§ TASK BRIEF: Scan the entries below. List each line with "worksheet".

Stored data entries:
- - -

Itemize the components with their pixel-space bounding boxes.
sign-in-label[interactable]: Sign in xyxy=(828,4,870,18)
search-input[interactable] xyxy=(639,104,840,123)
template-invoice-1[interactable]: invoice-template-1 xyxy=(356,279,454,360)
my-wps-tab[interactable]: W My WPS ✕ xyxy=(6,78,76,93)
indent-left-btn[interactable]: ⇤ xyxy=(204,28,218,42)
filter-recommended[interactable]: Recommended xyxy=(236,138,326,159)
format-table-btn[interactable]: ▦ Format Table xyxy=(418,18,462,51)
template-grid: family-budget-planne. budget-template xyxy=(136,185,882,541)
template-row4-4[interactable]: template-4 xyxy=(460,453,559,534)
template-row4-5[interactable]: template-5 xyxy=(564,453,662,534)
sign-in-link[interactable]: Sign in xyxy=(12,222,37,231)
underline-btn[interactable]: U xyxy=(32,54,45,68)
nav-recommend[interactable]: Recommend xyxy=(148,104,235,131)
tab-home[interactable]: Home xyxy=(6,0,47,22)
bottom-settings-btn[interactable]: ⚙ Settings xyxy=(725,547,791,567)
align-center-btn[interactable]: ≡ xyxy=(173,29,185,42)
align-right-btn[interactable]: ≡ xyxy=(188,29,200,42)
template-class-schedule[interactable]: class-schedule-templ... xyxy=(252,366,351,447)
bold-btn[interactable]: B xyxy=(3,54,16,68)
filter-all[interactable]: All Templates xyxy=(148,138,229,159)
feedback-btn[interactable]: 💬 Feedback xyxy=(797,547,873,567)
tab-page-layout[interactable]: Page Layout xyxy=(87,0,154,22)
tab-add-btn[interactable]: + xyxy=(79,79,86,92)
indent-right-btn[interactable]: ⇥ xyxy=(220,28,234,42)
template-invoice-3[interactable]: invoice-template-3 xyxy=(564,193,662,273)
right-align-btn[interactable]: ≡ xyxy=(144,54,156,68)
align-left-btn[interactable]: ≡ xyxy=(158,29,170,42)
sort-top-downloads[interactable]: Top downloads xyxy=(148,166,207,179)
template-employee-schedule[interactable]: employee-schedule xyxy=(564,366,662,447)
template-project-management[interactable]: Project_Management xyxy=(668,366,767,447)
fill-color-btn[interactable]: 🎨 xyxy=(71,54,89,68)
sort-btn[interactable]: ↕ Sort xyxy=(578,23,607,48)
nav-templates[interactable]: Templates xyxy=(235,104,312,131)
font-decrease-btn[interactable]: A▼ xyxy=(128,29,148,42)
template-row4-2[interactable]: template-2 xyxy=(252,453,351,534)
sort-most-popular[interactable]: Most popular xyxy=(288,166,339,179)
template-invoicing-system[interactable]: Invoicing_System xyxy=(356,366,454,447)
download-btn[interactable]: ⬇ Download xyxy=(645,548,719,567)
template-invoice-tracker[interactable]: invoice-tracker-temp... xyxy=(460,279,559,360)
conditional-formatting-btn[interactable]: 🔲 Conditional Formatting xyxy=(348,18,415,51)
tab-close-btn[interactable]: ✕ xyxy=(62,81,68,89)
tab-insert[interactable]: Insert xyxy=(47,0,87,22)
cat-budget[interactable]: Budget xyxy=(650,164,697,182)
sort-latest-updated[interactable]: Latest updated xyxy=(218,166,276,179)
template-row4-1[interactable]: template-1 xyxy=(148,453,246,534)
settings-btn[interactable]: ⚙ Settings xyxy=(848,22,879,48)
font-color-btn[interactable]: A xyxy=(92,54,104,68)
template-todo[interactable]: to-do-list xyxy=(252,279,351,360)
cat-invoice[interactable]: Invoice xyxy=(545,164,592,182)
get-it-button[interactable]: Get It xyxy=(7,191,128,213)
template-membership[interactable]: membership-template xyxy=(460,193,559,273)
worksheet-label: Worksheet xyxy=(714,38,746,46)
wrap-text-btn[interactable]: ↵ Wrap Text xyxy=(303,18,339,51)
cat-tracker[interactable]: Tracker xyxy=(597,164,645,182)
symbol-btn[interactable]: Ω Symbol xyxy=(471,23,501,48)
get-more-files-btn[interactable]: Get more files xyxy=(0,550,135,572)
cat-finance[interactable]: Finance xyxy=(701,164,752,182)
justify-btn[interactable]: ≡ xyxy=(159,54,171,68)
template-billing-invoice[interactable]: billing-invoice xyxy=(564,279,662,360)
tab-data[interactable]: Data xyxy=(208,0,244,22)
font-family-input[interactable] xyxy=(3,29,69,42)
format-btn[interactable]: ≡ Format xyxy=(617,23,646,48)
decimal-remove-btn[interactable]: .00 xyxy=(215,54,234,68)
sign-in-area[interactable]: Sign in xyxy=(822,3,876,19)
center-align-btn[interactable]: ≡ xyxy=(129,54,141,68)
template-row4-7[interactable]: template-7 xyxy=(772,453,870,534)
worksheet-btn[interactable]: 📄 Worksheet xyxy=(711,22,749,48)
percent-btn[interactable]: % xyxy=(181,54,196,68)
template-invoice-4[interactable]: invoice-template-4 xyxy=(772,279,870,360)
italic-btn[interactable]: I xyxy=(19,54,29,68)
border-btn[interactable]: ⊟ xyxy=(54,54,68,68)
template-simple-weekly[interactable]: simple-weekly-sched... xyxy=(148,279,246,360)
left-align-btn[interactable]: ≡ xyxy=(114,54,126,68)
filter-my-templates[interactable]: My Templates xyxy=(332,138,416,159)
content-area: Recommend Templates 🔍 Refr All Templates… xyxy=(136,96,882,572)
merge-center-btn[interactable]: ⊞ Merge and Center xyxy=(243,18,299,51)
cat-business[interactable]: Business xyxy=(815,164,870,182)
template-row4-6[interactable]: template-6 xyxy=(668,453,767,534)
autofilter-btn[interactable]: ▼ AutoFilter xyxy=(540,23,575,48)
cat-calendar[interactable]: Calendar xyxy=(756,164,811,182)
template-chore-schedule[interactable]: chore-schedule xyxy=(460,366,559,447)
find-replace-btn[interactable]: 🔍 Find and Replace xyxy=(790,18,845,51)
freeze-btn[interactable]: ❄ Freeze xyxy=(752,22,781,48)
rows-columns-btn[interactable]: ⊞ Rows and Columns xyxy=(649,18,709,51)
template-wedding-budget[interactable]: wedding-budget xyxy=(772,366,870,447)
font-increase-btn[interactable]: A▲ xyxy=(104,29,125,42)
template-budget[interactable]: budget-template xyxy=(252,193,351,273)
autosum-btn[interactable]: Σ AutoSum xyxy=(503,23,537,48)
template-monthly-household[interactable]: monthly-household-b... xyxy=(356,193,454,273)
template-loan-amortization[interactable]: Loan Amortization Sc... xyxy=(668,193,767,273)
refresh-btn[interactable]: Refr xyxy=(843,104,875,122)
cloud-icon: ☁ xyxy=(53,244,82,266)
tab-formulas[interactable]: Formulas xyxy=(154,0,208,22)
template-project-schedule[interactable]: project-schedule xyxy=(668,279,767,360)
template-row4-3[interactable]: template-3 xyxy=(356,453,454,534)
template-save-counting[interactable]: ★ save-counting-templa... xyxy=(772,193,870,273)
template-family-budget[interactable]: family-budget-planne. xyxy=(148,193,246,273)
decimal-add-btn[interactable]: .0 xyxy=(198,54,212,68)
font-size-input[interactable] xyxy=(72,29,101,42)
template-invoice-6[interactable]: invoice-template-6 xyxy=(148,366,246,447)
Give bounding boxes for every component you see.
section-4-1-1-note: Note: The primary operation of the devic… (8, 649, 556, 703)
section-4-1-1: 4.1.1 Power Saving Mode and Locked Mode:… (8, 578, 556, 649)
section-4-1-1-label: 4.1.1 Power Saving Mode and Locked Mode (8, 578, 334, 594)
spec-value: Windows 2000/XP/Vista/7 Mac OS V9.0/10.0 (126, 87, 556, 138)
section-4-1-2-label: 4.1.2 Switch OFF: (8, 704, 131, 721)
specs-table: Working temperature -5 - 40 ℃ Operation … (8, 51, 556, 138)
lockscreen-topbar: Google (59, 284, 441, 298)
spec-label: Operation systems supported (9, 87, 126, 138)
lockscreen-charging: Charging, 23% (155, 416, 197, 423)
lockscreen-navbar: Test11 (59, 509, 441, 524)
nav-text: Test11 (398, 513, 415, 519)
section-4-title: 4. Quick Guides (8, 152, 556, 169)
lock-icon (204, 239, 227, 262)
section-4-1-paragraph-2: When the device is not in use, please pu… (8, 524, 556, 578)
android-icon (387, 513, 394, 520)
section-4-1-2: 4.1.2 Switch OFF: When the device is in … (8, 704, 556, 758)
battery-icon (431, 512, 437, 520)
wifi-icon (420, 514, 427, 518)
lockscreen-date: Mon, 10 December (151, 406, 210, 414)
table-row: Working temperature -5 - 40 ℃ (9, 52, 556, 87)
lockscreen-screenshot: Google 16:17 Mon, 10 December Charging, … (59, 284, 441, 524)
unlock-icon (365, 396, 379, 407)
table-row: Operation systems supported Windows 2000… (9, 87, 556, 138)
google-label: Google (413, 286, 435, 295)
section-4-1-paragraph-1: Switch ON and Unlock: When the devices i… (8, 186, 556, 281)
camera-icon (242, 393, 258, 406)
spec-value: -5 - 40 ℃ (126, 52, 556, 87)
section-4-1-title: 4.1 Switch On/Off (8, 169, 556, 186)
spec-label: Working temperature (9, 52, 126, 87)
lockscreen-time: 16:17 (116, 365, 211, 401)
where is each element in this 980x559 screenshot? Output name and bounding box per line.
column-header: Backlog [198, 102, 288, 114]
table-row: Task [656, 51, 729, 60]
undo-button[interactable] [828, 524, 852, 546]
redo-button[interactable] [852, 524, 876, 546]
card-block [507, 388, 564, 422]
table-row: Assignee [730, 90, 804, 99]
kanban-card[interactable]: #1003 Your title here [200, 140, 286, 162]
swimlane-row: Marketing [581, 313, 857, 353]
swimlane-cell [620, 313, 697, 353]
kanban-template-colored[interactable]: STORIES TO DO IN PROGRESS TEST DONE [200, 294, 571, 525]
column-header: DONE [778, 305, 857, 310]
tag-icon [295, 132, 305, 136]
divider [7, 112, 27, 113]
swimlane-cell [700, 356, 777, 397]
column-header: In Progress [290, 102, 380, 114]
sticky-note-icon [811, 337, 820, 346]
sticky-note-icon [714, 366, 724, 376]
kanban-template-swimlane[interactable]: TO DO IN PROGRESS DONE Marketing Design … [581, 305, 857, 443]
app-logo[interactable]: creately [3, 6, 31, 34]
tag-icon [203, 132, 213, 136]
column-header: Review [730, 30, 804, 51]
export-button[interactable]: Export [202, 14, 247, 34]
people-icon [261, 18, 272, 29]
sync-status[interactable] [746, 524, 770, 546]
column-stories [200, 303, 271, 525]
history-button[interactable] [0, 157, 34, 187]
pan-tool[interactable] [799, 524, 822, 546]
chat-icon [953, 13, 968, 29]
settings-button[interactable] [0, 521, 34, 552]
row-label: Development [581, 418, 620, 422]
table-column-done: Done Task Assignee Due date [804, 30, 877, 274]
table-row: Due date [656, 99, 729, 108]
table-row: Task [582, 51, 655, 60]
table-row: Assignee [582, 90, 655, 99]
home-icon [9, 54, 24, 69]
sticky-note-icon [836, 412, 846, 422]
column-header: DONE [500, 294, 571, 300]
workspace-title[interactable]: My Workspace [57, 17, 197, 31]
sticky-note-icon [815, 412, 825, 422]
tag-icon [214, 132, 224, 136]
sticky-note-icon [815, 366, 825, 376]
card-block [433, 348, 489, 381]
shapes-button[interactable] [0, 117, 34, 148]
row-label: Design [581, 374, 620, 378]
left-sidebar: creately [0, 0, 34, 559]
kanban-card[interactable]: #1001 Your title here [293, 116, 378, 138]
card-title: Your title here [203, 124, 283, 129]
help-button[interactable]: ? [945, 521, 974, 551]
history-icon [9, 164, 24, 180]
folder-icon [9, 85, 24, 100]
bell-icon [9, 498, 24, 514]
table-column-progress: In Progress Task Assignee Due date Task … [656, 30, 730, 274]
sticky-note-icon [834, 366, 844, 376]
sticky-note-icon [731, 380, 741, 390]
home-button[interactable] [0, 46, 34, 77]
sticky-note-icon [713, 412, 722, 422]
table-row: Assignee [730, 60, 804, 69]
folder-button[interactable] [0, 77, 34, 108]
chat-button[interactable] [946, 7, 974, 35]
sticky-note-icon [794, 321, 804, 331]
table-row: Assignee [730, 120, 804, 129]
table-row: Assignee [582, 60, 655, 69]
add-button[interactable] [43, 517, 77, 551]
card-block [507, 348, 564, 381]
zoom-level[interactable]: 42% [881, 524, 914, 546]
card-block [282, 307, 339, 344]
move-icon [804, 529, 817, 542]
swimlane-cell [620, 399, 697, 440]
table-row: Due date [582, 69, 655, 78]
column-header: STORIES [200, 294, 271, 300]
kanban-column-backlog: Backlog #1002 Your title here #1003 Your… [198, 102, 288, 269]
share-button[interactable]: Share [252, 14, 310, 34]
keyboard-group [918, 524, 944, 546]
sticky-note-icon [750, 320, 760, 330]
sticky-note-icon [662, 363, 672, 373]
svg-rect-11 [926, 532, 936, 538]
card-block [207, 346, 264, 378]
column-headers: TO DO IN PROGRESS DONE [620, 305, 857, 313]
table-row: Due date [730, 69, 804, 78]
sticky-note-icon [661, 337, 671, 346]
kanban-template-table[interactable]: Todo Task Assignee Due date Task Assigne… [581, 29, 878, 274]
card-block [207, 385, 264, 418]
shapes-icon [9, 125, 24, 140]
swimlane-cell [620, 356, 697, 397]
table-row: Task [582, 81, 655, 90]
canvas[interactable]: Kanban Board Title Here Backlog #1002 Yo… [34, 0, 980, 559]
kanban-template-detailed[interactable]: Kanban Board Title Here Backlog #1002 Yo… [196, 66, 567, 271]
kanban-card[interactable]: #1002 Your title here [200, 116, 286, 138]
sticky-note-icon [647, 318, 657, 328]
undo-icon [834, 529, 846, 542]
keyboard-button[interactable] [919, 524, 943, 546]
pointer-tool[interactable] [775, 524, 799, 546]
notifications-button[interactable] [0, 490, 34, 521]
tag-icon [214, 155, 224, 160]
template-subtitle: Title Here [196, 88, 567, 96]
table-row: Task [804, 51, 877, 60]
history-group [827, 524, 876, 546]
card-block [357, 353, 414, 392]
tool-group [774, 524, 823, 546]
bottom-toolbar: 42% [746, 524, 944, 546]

- - -

§ EXPECTED ANSWER:
worksheet-label: Worksheet xyxy=(714,38,746,46)
worksheet-btn[interactable]: 📄 Worksheet xyxy=(711,22,749,48)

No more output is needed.